Lundi 2 juin 2014. Le roi Juan Carlos cède le trône d’Espagne à son fils au terme d’un règne qui aura duré presque quarante ans. Le 19 juillet 1974, il acceptait l’intérim du général Francisco Franco, malade, en jurant « fidélité aux principes du Mouvement ».


Juan Carlos Alfonso Víctor María de Borbón y Borbón & le Général Francisco Franco
Juan Carlos Alfonso Víctor María de Borbón y Borbón & le Général Francisco Franco

Ce n’était qu’un chef militaire rebelle qui lança, le 18 juillet 1936, ses troupes marocaines à l’assaut de la République espagnole. Mais, le 29 septembre de la même année, il devenait à la fois chef militaire unique de la « Croisade » et chef de l’Etat espagnol nationaliste. L’homme politique va égaler en quelques mois puis dépasser l’ancien chef militaire.

Franco prit rapidement la mesure de la coalition civile hétéroclite, aux intérêts divergents, qui s’était tournée vers l’armée, soutenait son action, lui fournissait des volontaires. Il y avait là des monarchistes nostalgiques qui ne rêvaient que du retour de l’hésitant Alphonse XIII, mais aussi les carlistes, surtout implantés en Navarre, qui combattaient toujours pour une autre branche, depuis longtemps écartée et représentée alors par Xavier de Bourbon Parme ; il y avait les fascistes d’Albiñana et des J.A.P. (Juventudes de Accion Popular) ; il y avait les grands propriétaires terriens et les maîtres de la naissante industrie nationale, affolés à l’idée d’une arrivée au pouvoir des communistes : il y avait les hiérarques d’une Eglise catholique toute-puissante, accrochés à leur Pompe et à leurs privilèges. Si l’on retirait de cet ensemble les idéalistes de la première Phalange, celle de José Antonio, qui croyaient qu’une inévitable révolution économico-sociale passait par un mouvement résolument nationaliste, il y avait là un vaste rassemblement dont le seul dénominateur commun était la peur panique du changement, la déification de l’ordre ancien.

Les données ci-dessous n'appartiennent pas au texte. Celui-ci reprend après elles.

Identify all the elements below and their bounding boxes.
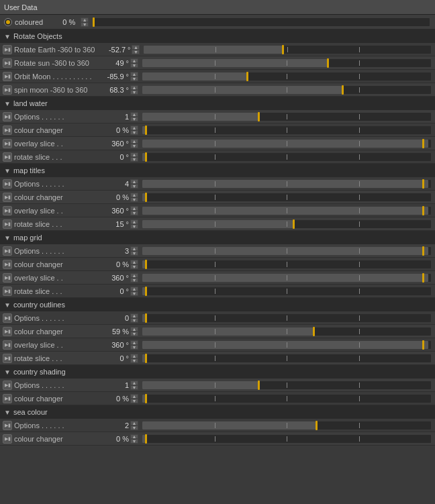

L’armée qui suivit Franco n’échappait pas à cette vision passéiste. Fidèle aux vieilles gloires, elle voulait conserver le cadre physique traditionnel de l’Espagne et voyait d’un fort mauvais œil les mouvements autonomistes de Catalogne et du Pays basque ; c’est d’ailleurs contre ces mouvements que les coups furent particulièrement durs.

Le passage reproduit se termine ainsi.